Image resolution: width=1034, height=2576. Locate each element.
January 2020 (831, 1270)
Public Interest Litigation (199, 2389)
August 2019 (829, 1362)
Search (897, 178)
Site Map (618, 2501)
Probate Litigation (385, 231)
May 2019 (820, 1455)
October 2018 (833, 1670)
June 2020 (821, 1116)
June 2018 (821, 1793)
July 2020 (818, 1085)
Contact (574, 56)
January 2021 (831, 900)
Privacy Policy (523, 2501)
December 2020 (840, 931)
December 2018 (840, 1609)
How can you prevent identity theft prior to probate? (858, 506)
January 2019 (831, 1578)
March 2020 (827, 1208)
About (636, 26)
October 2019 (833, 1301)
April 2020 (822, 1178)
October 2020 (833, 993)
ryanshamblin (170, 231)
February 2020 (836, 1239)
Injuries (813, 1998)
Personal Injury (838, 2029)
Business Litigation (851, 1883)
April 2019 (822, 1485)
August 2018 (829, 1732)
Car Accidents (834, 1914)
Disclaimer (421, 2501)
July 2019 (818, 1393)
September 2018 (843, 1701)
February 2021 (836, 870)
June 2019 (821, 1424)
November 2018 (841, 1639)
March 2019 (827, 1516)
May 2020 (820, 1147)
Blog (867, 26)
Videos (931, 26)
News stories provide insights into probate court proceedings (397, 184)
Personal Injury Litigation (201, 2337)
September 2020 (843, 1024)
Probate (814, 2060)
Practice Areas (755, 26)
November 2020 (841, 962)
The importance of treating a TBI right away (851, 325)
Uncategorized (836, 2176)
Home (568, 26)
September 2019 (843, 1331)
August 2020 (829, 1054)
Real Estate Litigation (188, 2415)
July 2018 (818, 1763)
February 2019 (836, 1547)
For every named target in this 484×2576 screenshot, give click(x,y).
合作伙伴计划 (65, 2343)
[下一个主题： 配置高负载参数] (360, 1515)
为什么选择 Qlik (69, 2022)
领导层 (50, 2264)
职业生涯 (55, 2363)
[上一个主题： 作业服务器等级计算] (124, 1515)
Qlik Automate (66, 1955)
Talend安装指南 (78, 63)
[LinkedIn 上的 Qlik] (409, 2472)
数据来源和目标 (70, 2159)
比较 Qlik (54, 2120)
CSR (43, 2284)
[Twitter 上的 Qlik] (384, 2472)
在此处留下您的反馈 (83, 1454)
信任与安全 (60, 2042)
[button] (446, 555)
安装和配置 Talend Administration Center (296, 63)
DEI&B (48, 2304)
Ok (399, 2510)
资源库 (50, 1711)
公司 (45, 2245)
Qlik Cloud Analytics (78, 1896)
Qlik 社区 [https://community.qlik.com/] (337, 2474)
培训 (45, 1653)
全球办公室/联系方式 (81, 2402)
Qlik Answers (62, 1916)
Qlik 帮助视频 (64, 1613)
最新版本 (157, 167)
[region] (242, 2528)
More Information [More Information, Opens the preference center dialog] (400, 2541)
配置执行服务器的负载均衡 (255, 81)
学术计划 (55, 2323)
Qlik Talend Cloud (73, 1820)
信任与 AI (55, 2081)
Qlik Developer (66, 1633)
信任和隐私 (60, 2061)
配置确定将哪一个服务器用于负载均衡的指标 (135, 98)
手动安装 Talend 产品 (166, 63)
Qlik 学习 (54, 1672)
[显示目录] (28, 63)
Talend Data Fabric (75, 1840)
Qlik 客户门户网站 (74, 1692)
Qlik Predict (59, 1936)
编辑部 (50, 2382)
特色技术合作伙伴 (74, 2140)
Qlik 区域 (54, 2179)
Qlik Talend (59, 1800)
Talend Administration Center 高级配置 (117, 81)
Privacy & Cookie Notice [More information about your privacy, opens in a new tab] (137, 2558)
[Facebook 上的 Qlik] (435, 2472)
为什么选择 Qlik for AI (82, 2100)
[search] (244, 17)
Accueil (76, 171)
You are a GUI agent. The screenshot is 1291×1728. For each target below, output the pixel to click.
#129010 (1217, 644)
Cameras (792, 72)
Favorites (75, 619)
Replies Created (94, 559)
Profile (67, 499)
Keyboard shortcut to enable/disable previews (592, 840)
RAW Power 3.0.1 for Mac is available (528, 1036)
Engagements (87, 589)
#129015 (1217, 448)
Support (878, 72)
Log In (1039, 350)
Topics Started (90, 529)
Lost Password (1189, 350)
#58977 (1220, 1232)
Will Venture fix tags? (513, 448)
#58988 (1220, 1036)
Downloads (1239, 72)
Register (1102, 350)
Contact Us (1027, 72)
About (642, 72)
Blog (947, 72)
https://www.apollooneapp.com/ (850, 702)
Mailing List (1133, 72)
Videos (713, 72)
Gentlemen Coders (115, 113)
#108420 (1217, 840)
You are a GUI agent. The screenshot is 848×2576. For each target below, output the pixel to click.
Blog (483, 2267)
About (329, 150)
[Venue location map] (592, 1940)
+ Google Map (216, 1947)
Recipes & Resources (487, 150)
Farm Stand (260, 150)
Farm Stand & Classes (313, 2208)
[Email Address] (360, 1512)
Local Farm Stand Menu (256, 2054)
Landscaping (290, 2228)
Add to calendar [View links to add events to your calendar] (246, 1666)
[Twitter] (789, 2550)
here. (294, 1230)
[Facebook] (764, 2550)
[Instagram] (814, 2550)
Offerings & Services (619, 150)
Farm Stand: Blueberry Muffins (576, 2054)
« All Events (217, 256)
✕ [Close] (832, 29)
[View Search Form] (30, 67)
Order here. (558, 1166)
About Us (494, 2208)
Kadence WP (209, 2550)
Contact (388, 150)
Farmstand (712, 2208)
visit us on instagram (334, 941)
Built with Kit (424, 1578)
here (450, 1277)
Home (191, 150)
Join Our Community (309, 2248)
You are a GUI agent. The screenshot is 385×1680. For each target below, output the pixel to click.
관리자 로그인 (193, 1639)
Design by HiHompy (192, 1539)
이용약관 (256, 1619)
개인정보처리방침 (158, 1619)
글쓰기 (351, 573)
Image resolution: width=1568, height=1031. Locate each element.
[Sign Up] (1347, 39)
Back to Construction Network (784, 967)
········
= Exercise prompt =
Return the material exactly. Leave out no line.

= Output of the task =
Image resolution: width=1034, height=2576. Locate each element.
January 2020 (831, 1270)
Public Interest Litigation (199, 2389)
August 2019 (829, 1362)
Search (897, 178)
Site Map (618, 2501)
Probate Litigation (385, 231)
May 2019 (820, 1455)
October 2018 (833, 1670)
June 2020 (821, 1116)
June 2018 (821, 1793)
July 2020 (818, 1085)
Contact (574, 56)
January 2021 (831, 900)
Privacy Policy (523, 2501)
December 2020 (840, 931)
December 2018 (840, 1609)
How can you prevent identity theft prior to probate? (858, 506)
January 2019 (831, 1578)
March 2020 (827, 1208)
About (636, 26)
October 2019 (833, 1301)
April 2020 (822, 1178)
October 2020 (833, 993)
ryanshamblin (170, 231)
February 2020 (836, 1239)
Injuries (813, 1998)
Personal Injury (838, 2029)
Business Litigation (851, 1883)
April 2019 (822, 1485)
August 2018 (829, 1732)
Car Accidents (834, 1914)
Disclaimer (421, 2501)
July 2019 (818, 1393)
September 2018 (843, 1701)
February 2021 (836, 870)
June 2019 (821, 1424)
November 2018 (841, 1639)
March 2019 (827, 1516)
May 2020 (820, 1147)
Blog (867, 26)
Videos (931, 26)
News stories provide insights into probate court proceedings (397, 184)
Personal Injury Litigation (201, 2337)
September 2020 (843, 1024)
Probate (814, 2060)
Practice Areas (755, 26)
November 2020 (841, 962)
The importance of treating a TBI right away (851, 325)
Uncategorized (836, 2176)
Home (568, 26)
September 2019 (843, 1331)
August 2020 (829, 1054)
Real Estate Litigation (188, 2415)
July 2018 (818, 1763)
February 2019 (836, 1547)
For every named target in this 484×2576 screenshot, give click(x,y).
合作伙伴计划 (65, 2343)
[下一个主题： 配置高负载参数] (360, 1515)
为什么选择 Qlik (69, 2022)
领导层 (50, 2264)
职业生涯 (55, 2363)
[上一个主题： 作业服务器等级计算] (124, 1515)
Qlik Automate (66, 1955)
Talend安装指南 (78, 63)
[LinkedIn 上的 Qlik] (409, 2472)
数据来源和目标 (70, 2159)
比较 Qlik (54, 2120)
CSR (43, 2284)
[Twitter 上的 Qlik] (384, 2472)
在此处留下您的反馈 (83, 1454)
信任与安全 (60, 2042)
[button] (446, 555)
安装和配置 Talend Administration Center (296, 63)
DEI&B (48, 2304)
Ok (399, 2510)
资源库 (50, 1711)
公司 (45, 2245)
Qlik Cloud Analytics (78, 1896)
Qlik 社区 [https://community.qlik.com/] (337, 2474)
培训 (45, 1653)
全球办公室/联系方式 (81, 2402)
Qlik Answers (62, 1916)
Qlik 帮助视频 (64, 1613)
最新版本 (157, 167)
[region] (242, 2528)
More Information [More Information, Opens the preference center dialog] (400, 2541)
配置执行服务器的负载均衡 (255, 81)
学术计划 (55, 2323)
Qlik Talend Cloud (73, 1820)
信任与 AI (55, 2081)
Qlik Developer (66, 1633)
信任和隐私 (60, 2061)
配置确定将哪一个服务器用于负载均衡的指标 (135, 98)
手动安装 Talend 产品 (166, 63)
Qlik 学习 (54, 1672)
[显示目录] (28, 63)
Talend Data Fabric (75, 1840)
Qlik 客户门户网站 (74, 1692)
Qlik Predict (59, 1936)
编辑部 (50, 2382)
特色技术合作伙伴 (74, 2140)
Qlik 区域 (54, 2179)
Qlik Talend (59, 1800)
Talend Administration Center 高级配置 (117, 81)
Privacy & Cookie Notice [More information about your privacy, opens in a new tab] (137, 2558)
[Facebook 上的 Qlik] (435, 2472)
为什么选择 Qlik for AI (82, 2100)
[search] (244, 17)
Accueil (76, 171)
You are a GUI agent. The screenshot is 1291×1728. For each target below, output the pixel to click.
#129010 (1217, 644)
Cameras (792, 72)
Favorites (75, 619)
Replies Created (94, 559)
Profile (67, 499)
Keyboard shortcut to enable/disable previews (592, 840)
RAW Power 3.0.1 for Mac is available (528, 1036)
Engagements (87, 589)
#129015 (1217, 448)
Support (878, 72)
Log In (1039, 350)
Topics Started (90, 529)
Lost Password (1189, 350)
#58977 (1220, 1232)
Will Venture fix tags? (513, 448)
#58988 (1220, 1036)
Downloads (1239, 72)
Register (1102, 350)
Contact Us (1027, 72)
About (642, 72)
Blog (947, 72)
https://www.apollooneapp.com/ (850, 702)
Mailing List (1133, 72)
Videos (713, 72)
Gentlemen Coders (115, 113)
#108420 (1217, 840)
You are a GUI agent. The screenshot is 848×2576. For each target below, output the pixel to click.
Blog (483, 2267)
About (329, 150)
[Venue location map] (592, 1940)
+ Google Map (216, 1947)
Recipes & Resources (487, 150)
Farm Stand (260, 150)
Farm Stand & Classes (313, 2208)
[Email Address] (360, 1512)
Local Farm Stand Menu (256, 2054)
Landscaping (290, 2228)
Add to calendar [View links to add events to your calendar] (246, 1666)
[Twitter] (789, 2550)
here. (294, 1230)
[Facebook] (764, 2550)
[Instagram] (814, 2550)
Offerings & Services (619, 150)
Farm Stand: Blueberry Muffins (576, 2054)
« All Events (217, 256)
✕ [Close] (832, 29)
[View Search Form] (30, 67)
Order here. (558, 1166)
About Us (494, 2208)
Kadence WP (209, 2550)
Contact (388, 150)
Farmstand (712, 2208)
visit us on instagram (334, 941)
Built with Kit (424, 1578)
here (450, 1277)
Home (191, 150)
Join Our Community (309, 2248)
You are a GUI agent. The screenshot is 385×1680. For each target below, output the pixel to click.
관리자 로그인 (193, 1639)
Design by HiHompy (192, 1539)
이용약관 (256, 1619)
개인정보처리방침 (158, 1619)
글쓰기 (351, 573)
Image resolution: width=1568, height=1031. Locate each element.
[Sign Up] (1347, 39)
Back to Construction Network (784, 967)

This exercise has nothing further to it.